HPC7g instances in AWS ParallelCluster 👽
HPC7g instances are the first ARM based HPC instances in AWS. These instances combine excellent per-core pricing, deep capacity pools and 200 GB EFA networking in order to create the perfect HPC instance for large-scale cost-effective simulations. There’s three different sizes:
Instance Size | Cores | Memory (GiB) | EFA Network Bandwidth | Price (On-Demand in us-east-1) |
---|---|---|---|---|
hpc7g.4xlarge | 16 | 128 | 200 GBps | 1.683 |
hpc7g.8xlarge | 32 | 128 | 200 GBps | 1.683 |
hpc7g.16xlarge | 64 | 128 | 200 GBps | 1.683 |
The first thing you’ll notice is the t-shirt sizes (i.e. 4xlarge or 8xlarge) don’t differ in terms of memory or price, they only differ by the number of cores. Think of this as similar to restricting cores in order to get better memory bandwidth or higher total memory per-core.

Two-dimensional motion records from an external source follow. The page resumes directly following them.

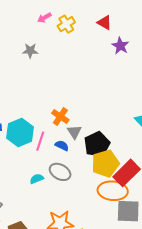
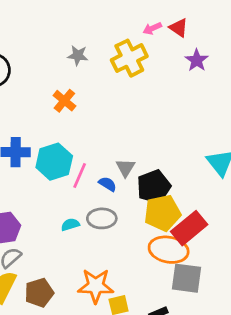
pink arrow: (44, 18) -> (152, 28), moved
yellow cross: (66, 24) -> (129, 58), moved, size x1.5
orange cross: (60, 116) -> (64, 101), moved
gray ellipse: (60, 172) -> (102, 218), turned -35

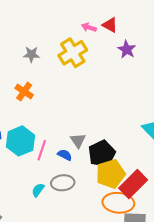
pink arrow: (152, 28) -> (89, 27), turned 48
cyan semicircle: (70, 225) -> (38, 190), turned -32

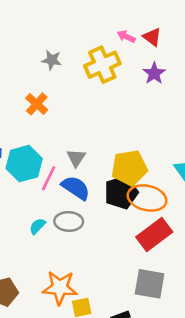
purple star: (127, 49) -> (154, 73), moved
gray triangle: (78, 141) -> (76, 158), moved
blue semicircle: (65, 155) -> (76, 188), size x1.6
yellow pentagon: (111, 174) -> (129, 168), moved
orange ellipse: (118, 203) -> (147, 198), moved

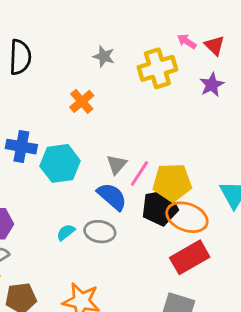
pink line: (49, 178) -> (139, 173), moved

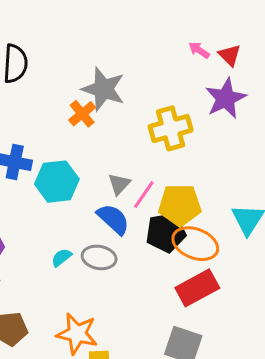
gray star: (104, 56) -> (103, 89), moved, size x1.8
yellow cross: (157, 68) -> (171, 128), moved
purple star: (212, 85) -> (226, 98), size x1.5

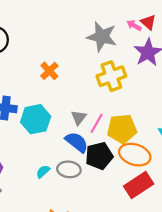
pink arrow: (199, 50) -> (134, 25), moved
gray star: (103, 89) -> (102, 37), moved
black pentagon: (166, 232) -> (99, 156), moved

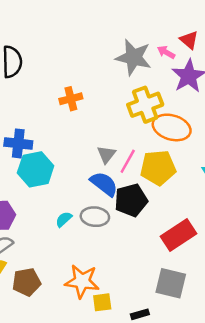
pink arrow: (134, 25) -> (166, 52), moved
orange cross: (49, 71) -> (71, 99), turned 30
cyan hexagon: (36, 119) -> (36, 169), moved
orange ellipse: (135, 155) -> (172, 127), moved

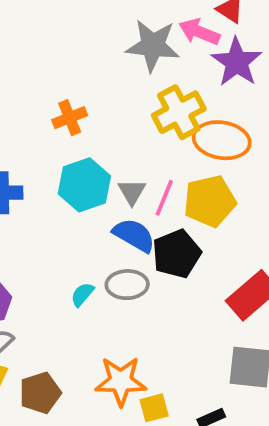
pink arrow: (166, 52) -> (199, 32), size x1.5
cyan hexagon: (36, 169) -> (84, 185), moved

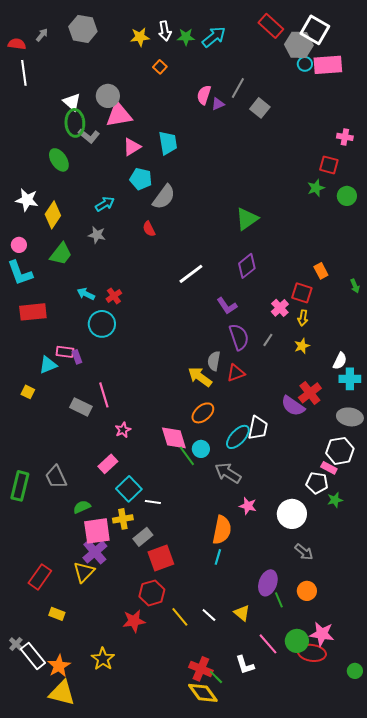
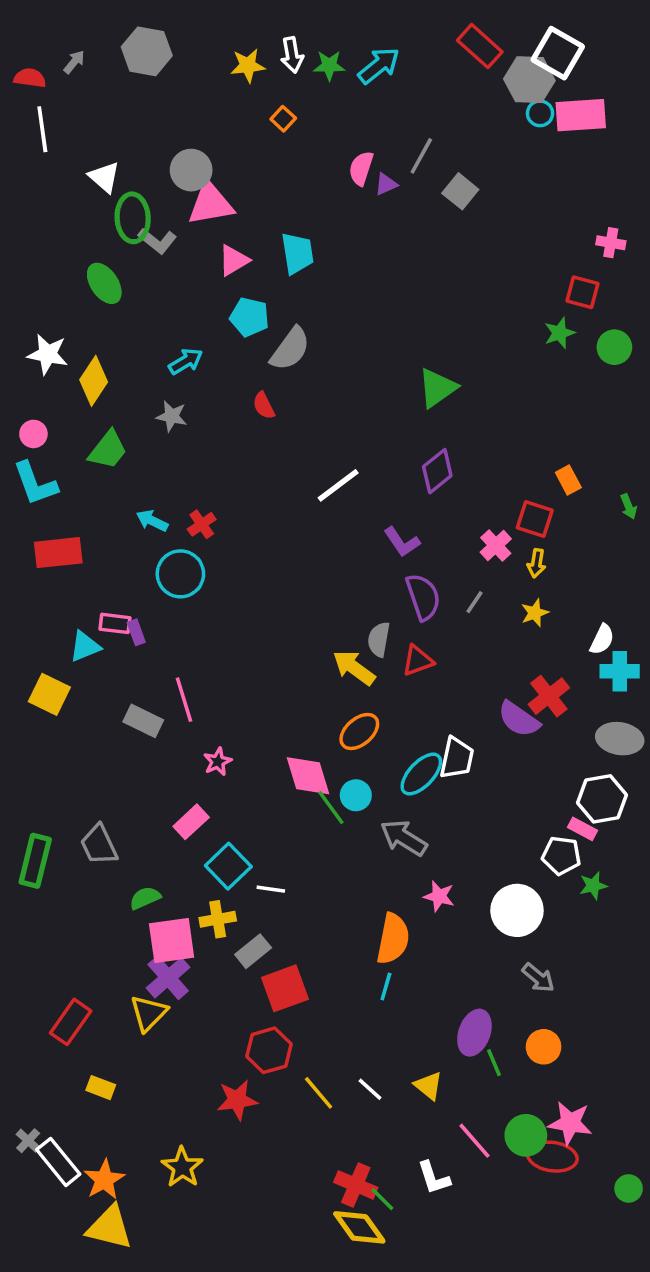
white triangle: (72, 102) -> (104, 177), moved
yellow square: (28, 392) -> (49, 694), size x1.6

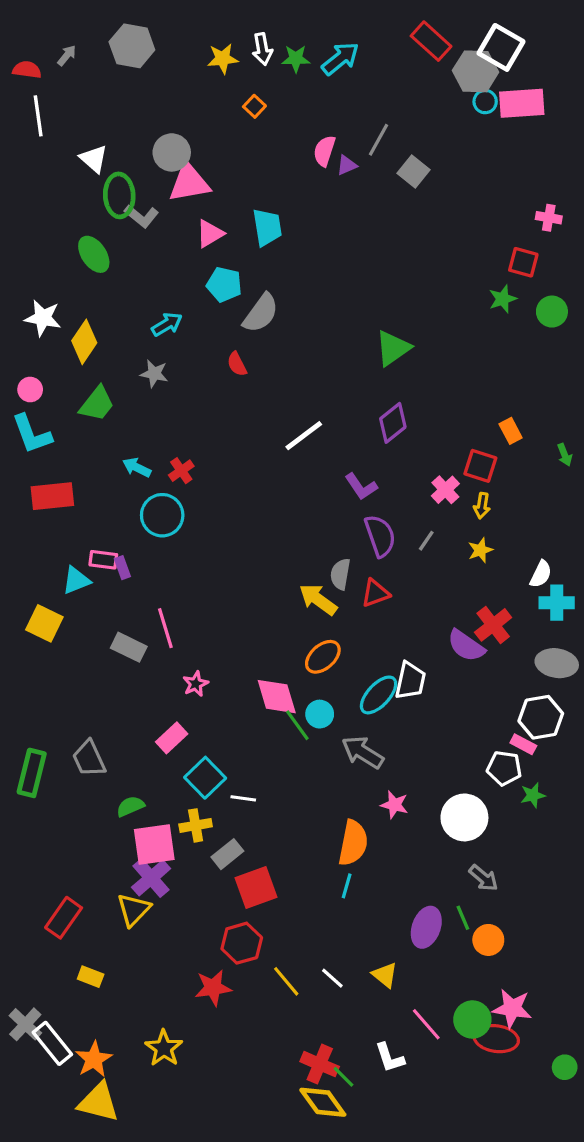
green line: (494, 1063) -> (463, 918), moved
gray cross: (28, 1141) -> (25, 1024), size x1.5

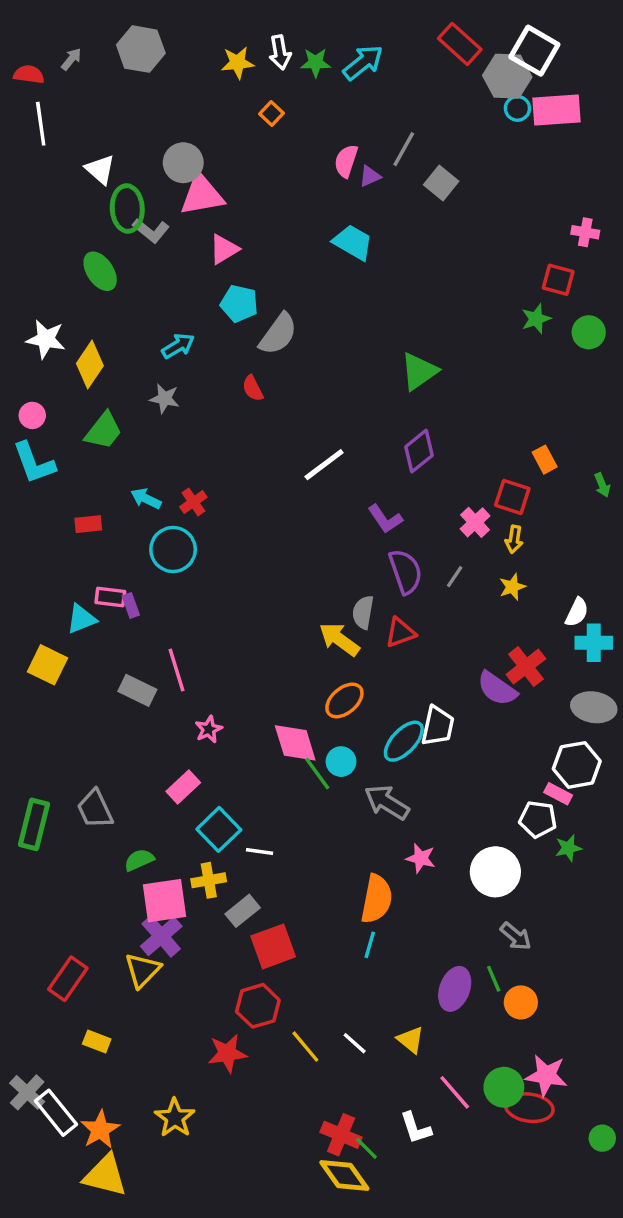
cyan trapezoid: (267, 227) -> (353, 242), moved, turned -51
red rectangle: (52, 496) -> (88, 524), moved, size x0.6

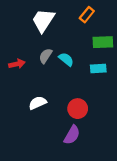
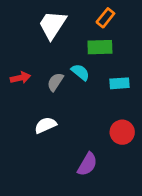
green rectangle: (103, 42) -> (100, 47), moved
gray semicircle: (46, 56) -> (55, 82), moved
red circle: (78, 109) -> (122, 132), moved

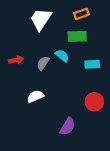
orange rectangle: (105, 18) -> (81, 14), turned 32

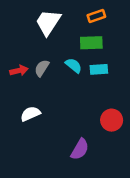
gray semicircle: (43, 63) -> (42, 68), moved
cyan rectangle: (92, 64) -> (99, 69), moved
white semicircle: (35, 96) -> (30, 114), moved

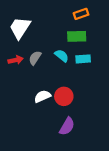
white trapezoid: (48, 22) -> (20, 28), moved
white semicircle: (30, 114) -> (42, 96), moved
red circle: (112, 120) -> (64, 96), moved

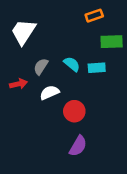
green rectangle: (77, 36) -> (112, 42), moved
red arrow: (16, 60) -> (18, 84), moved
white semicircle: (42, 96) -> (49, 93), moved

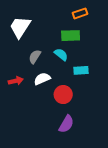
green rectangle: (112, 42) -> (71, 36), moved
cyan rectangle: (97, 68) -> (81, 70), moved
red arrow: (18, 84) -> (16, 81), moved

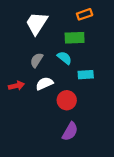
white trapezoid: (20, 27) -> (37, 23), moved

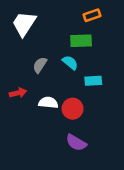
white trapezoid: (37, 23) -> (24, 24), moved
white semicircle: (44, 84) -> (48, 103), moved, turned 30
purple semicircle: (70, 131) -> (76, 143), turned 90

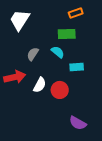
red arrow: (18, 93) -> (15, 77), size x1.5
white semicircle: (48, 103) -> (40, 85), turned 112
purple semicircle: (76, 143) -> (78, 123), moved

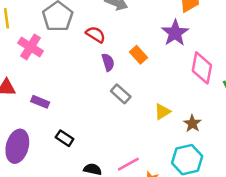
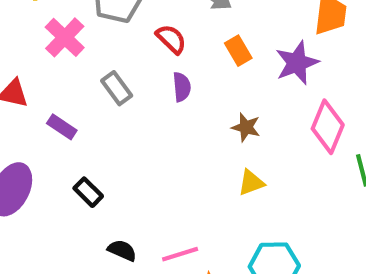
orange rectangle: (139, 55) -> (238, 51), moved
gray rectangle: (121, 94) -> (117, 88), moved
brown star: (192, 123) -> (246, 127), moved, turned -30

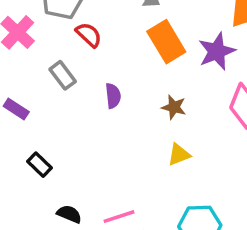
red semicircle: (171, 39) -> (89, 35), moved
orange rectangle: (238, 51) -> (166, 42), size x1.6
purple semicircle: (182, 87) -> (113, 96), moved

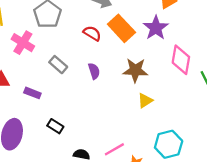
red semicircle: (89, 35) -> (92, 33), moved
brown star: (174, 107) -> (135, 70), size x1.5

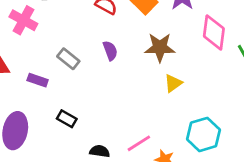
gray rectangle: (58, 65) -> (68, 59), moved

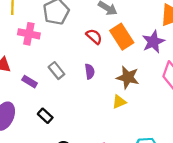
pink cross: (23, 20) -> (29, 34), turned -30
yellow triangle: (173, 83) -> (119, 102), moved

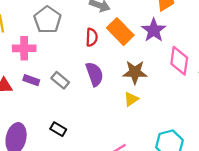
red semicircle: (94, 36) -> (92, 37), turned 63
purple semicircle: (90, 71) -> (95, 74), size x1.5
purple rectangle: (30, 82) -> (31, 80), moved

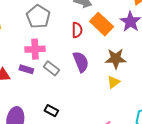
pink cross: (24, 48) -> (35, 49), moved

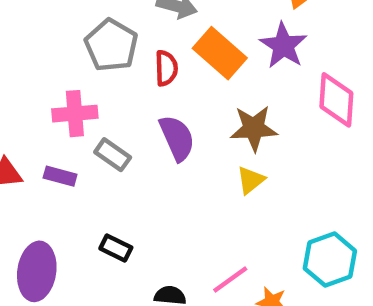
gray pentagon: (38, 17) -> (111, 45), moved
purple rectangle: (26, 69) -> (60, 176), moved

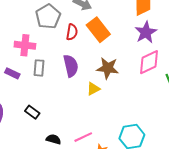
purple star: (283, 46) -> (146, 32), moved
pink diamond: (336, 100) -> (149, 62), turned 50
gray rectangle: (113, 155) -> (39, 68), turned 49
yellow triangle: (251, 180) -> (93, 89), moved

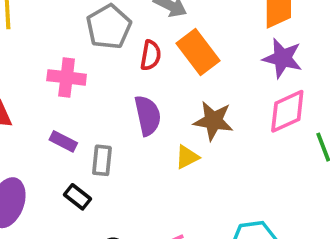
purple star: (146, 32) -> (282, 58), turned -30
gray rectangle: (39, 68) -> (102, 160), moved
purple rectangle: (12, 73) -> (63, 141), moved

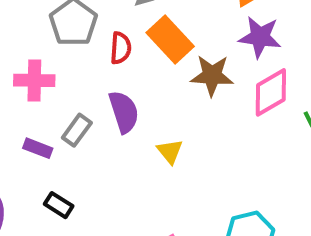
brown star: (213, 121) -> (212, 75), moved
yellow triangle: (187, 157) -> (170, 151), turned -36
gray rectangle: (102, 160) -> (77, 130), moved, turned 36

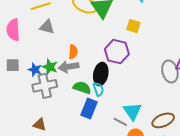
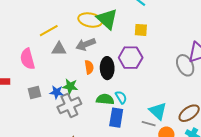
gray arrow: (69, 67) -> (86, 44), moved
black ellipse: (101, 74) -> (107, 68), moved

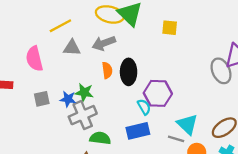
purple hexagon: (131, 58) -> (158, 93), moved
green semicircle: (105, 99) -> (100, 138), moved
blue rectangle: (116, 118) -> (138, 131), turned 66

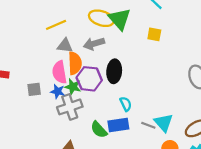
pink semicircle: (34, 59) -> (59, 72), moved
orange semicircle: (107, 70) -> (75, 63), moved, size x1.5
purple hexagon: (158, 93) -> (89, 79), moved
green semicircle: (100, 138) -> (99, 130), moved, turned -144
gray line: (176, 139) -> (148, 125), moved

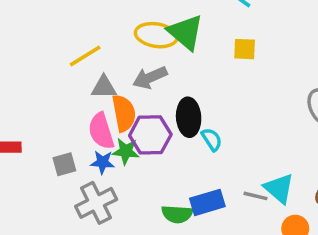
cyan semicircle: (126, 104) -> (212, 139), moved
gray cross: (70, 107) -> (96, 203), moved
green semicircle: (99, 130) -> (177, 214), turned -36

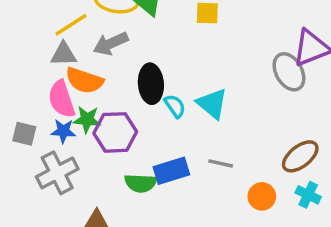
yellow line: (85, 56) -> (71, 25), moved
orange semicircle: (124, 113) -> (84, 80), turned 120
purple hexagon: (150, 135) -> (115, 132), moved
gray square: (64, 164) -> (24, 134), turned 30
cyan triangle: (279, 188) -> (212, 104), moved

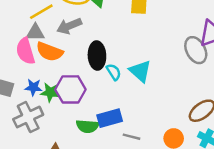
pink semicircle: (61, 99) -> (25, 51), moved
green star: (87, 119) -> (50, 92), moved
gray line: (221, 163) -> (132, 137), moved

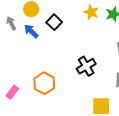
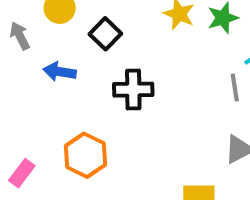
blue arrow: (31, 31) -> (60, 72), moved, turned -35
black cross: (86, 66) -> (133, 90), moved, turned 30

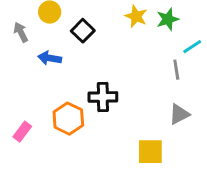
black cross: (133, 90) -> (103, 97), moved

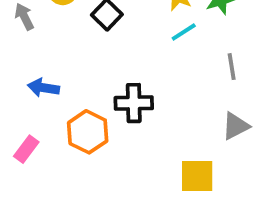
cyan line: (192, 47) -> (184, 32), moved
blue arrow: (50, 58) -> (43, 88), moved

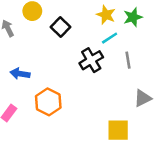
gray line: (232, 67) -> (128, 60), moved
black cross: (134, 103) -> (91, 60), moved, turned -30

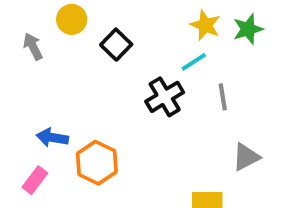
yellow star: (106, 15) -> (205, 25), moved
green star: (133, 17) -> (248, 29), moved
blue arrow: (20, 74) -> (52, 138), moved

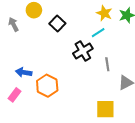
gray line: (223, 97) -> (107, 64), moved

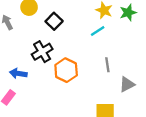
black cross: (83, 51) -> (42, 52), moved
orange hexagon: (47, 86) -> (66, 70), moved

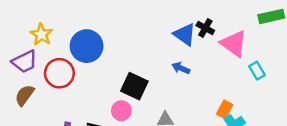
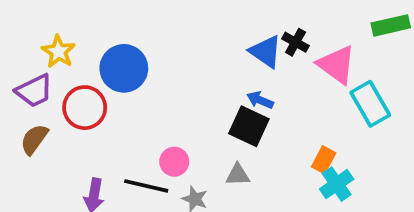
cyan rectangle: (257, 71) -> (370, 104), size x1.6
black square: (134, 86) -> (249, 126), moved

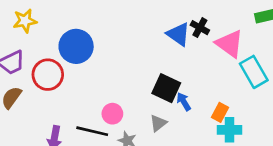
yellow star: (58, 52) -> (25, 21), moved, turned 30
blue arrow: (260, 100) -> (184, 102), moved, turned 36
gray triangle: (238, 175) -> (158, 123), turned -36
cyan cross: (337, 184) -> (230, 130), turned 35

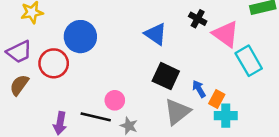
blue triangle: (178, 34) -> (156, 34), moved
blue arrow: (184, 102) -> (199, 89), moved
gray triangle: (158, 123) -> (177, 112), moved, size x1.6

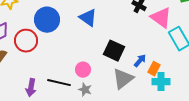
blue triangle: (156, 34) -> (88, 18), moved
blue arrow: (199, 89) -> (140, 61), turned 72
pink circle: (115, 100) -> (83, 70), moved

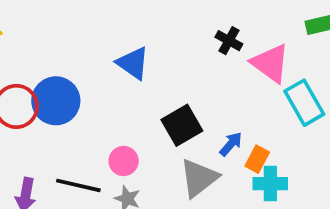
blue circle: (47, 20) -> (56, 101), moved
black square: (114, 51) -> (182, 125), turned 35

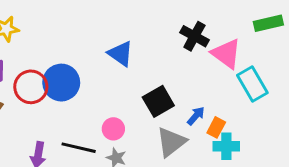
black cross: (229, 41) -> (194, 36), size x1.4

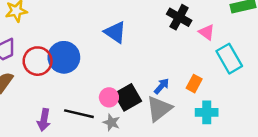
pink triangle: (226, 54) -> (207, 32), size x0.6
black square: (158, 101) -> (128, 97), moved
blue arrow: (196, 116) -> (162, 86), moved
orange rectangle: (216, 127) -> (194, 84), moved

In the next section we’ll show how to setup these instances with AWS ParallelCluster.
Setup
To deploy hpc7g
instances we’ll need to create a ARM-specific cluster due to a restriction in AWS ParallelCluster that each cluster needs to share the same architecture i.e. arm64
or x86_64
. See Multi-Cluster Mode for an example of how to link the two clusters.
The next important caveat is that the HPC7g instances can only be deployed in a private subnet in a single-AZ, at launch that’s only N. Virginia (us-east-1), use1-az6
Availability Zone.
-
Create a VPC and Subnet in N. Virginia. For simplicity I’ve provided a template that creates a private subnet in each Availability Zone. You’ll need to use the private subnet created in
use1-az6
to get capacity. -
Download the following example template: hpc7g.yaml. You’ll need to substitute your SSH keyname, the subnet id’s for both a public subnet (to connect) and a private subnet (for compute nodes), and anything else specific to your account.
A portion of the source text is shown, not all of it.